(Excerpts from a dataset)
◆ ◆ ◆ ◆
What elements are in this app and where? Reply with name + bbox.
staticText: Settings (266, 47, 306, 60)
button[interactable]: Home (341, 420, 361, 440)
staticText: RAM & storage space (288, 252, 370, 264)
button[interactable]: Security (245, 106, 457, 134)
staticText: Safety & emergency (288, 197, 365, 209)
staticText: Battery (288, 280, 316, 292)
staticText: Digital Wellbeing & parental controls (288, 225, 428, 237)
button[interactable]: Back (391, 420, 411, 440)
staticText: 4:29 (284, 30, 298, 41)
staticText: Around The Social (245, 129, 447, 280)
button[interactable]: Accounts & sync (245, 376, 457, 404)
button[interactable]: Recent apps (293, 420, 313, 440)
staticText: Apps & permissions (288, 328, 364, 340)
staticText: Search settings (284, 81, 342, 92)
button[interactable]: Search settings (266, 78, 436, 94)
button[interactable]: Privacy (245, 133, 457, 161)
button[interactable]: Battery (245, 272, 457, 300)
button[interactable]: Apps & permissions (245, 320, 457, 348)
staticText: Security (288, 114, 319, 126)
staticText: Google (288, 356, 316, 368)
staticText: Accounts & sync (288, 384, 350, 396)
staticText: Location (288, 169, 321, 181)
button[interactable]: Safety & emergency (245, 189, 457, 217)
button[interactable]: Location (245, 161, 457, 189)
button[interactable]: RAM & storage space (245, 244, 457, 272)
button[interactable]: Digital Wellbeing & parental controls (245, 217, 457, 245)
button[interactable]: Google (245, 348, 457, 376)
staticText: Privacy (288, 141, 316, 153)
◆ ◆ ◆ ◆
## What is required
Of the lines above, show those in which "Search" appears.

## Result
staticText: Search settings (284, 81, 342, 92)
button[interactable]: Search settings (266, 78, 436, 94)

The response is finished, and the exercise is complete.